Léna et Ivan se connaissent depuis la maternelle, ce sont des âmes soeurs, ils ne font qu’un, les deux faces d’une même médaille. Avec l’adolescence, l’amitié pure glisse doucement vers l’amour.

Mais la nuit du 26 avril 1986 va tout changer et faire basculer leurs destins.
Suite à l’explosion de la centrale de Tchernobyl, Léna et sa famille vont quitter l’Ukraine dans la précipitation. Ivan, fils d’agriculteur, reste sur place.

Arrivée en France, Léna n’a pas le choix, elle doit s’adapter, oublier ses origines et surtout oublier Ivan, probablement mort.
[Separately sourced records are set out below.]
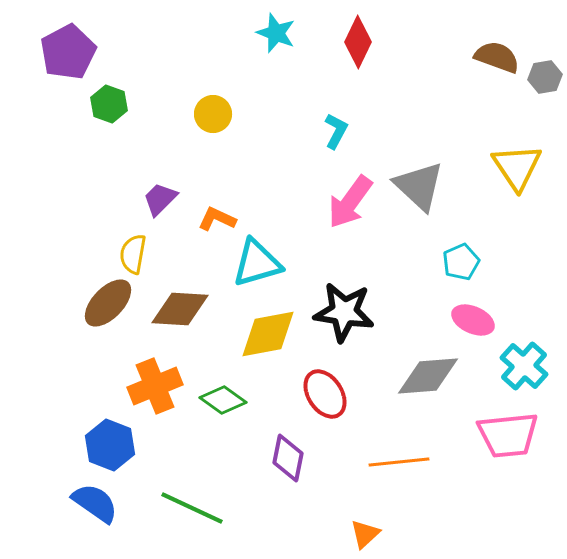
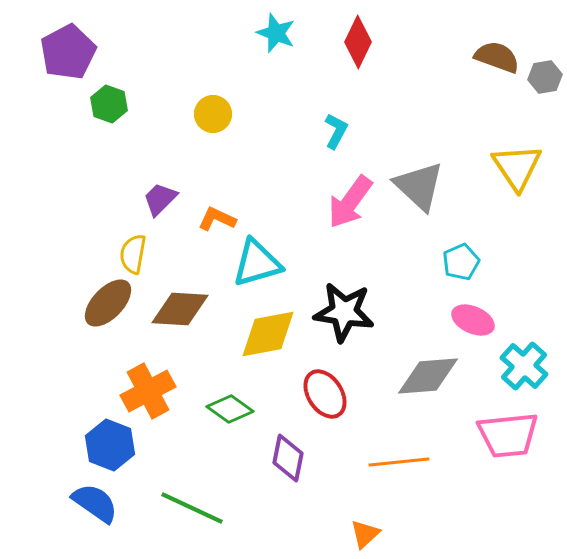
orange cross: moved 7 px left, 5 px down; rotated 6 degrees counterclockwise
green diamond: moved 7 px right, 9 px down
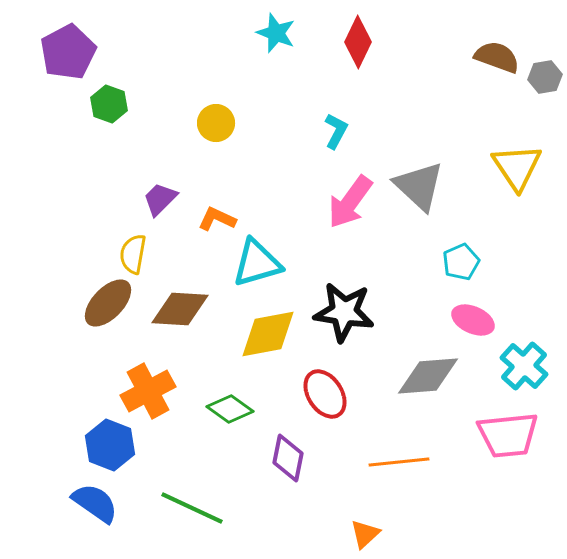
yellow circle: moved 3 px right, 9 px down
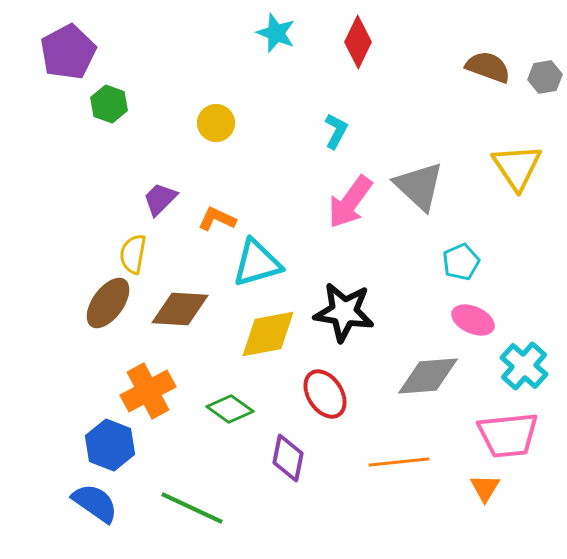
brown semicircle: moved 9 px left, 10 px down
brown ellipse: rotated 8 degrees counterclockwise
orange triangle: moved 120 px right, 46 px up; rotated 16 degrees counterclockwise
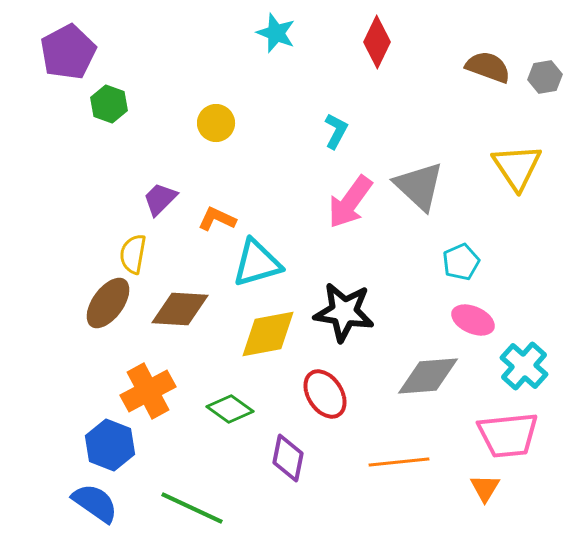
red diamond: moved 19 px right
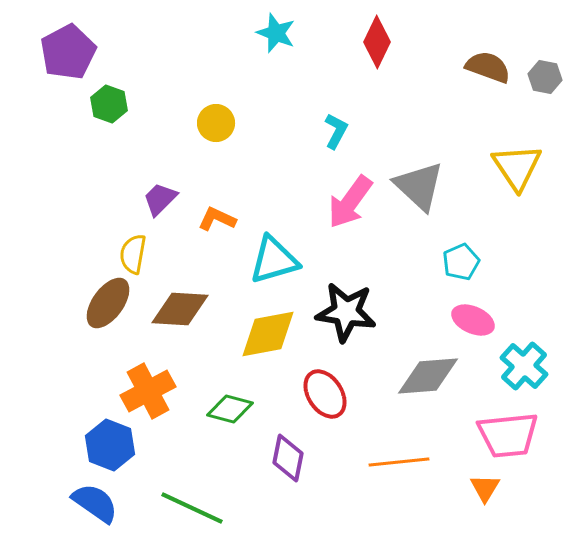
gray hexagon: rotated 20 degrees clockwise
cyan triangle: moved 17 px right, 3 px up
black star: moved 2 px right
green diamond: rotated 21 degrees counterclockwise
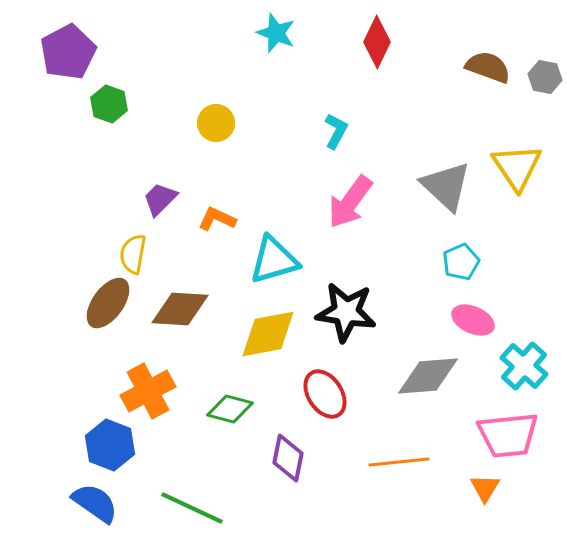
gray triangle: moved 27 px right
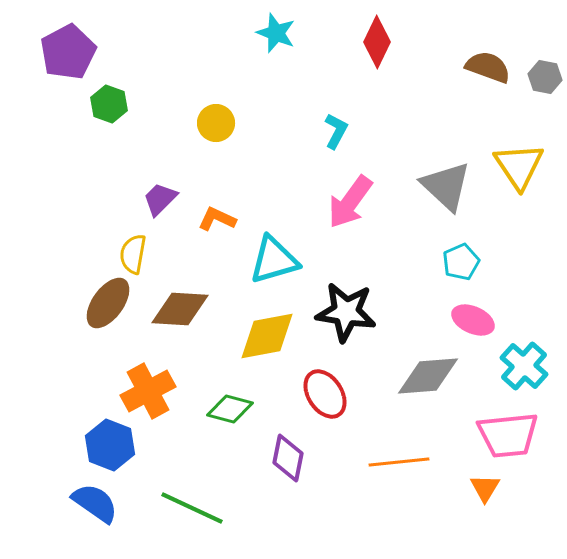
yellow triangle: moved 2 px right, 1 px up
yellow diamond: moved 1 px left, 2 px down
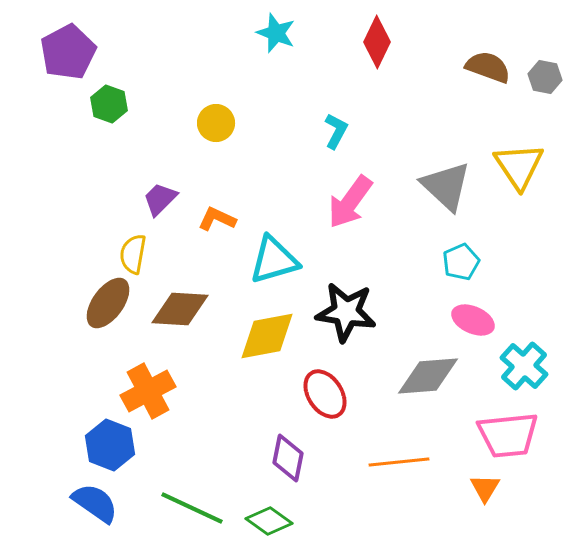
green diamond: moved 39 px right, 112 px down; rotated 21 degrees clockwise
Ses parents tracent un trait sur le passé et restent muets à ses questions, augmentant la fracture de l’exil.

Mais peut-on s’adapter quand rien ne nous a préparé au choc de la séparation, à la perte de son identité ? Peut-on se construire quand nos racines ont été arrachées ?
Pendant vingt ans, Léna va être déchirée entre passé et présent, entre Est et Ouest, entre légendes et vie réelle.
Pour un jour faire le choix de son passé.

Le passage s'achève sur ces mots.